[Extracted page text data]
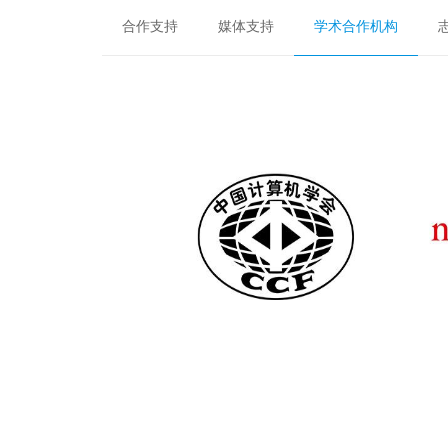
合作支持
媒体支持
学术合作机构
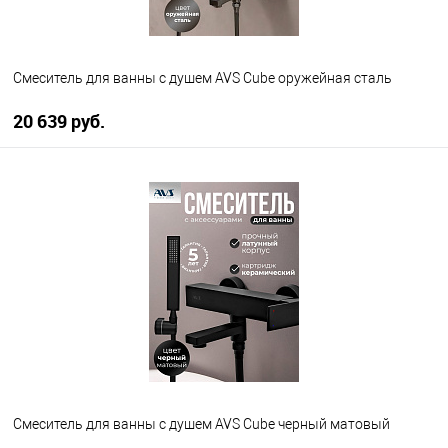
Смеситель для ванны с душем AVS Cube оружейная сталь
20 639 руб.
В корзину
В избранное
В наличии
Смеситель для ванны с душем AVS Cube черный матовый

* Work to complete *
Up to and including the last line of the records above, print exactly every line from the one that contains "20 639 руб." onward.

* Reply to the exercise *
20 639 руб.
В корзину
В избранное
В наличии
Смеситель для ванны с душем AVS Cube черный матовый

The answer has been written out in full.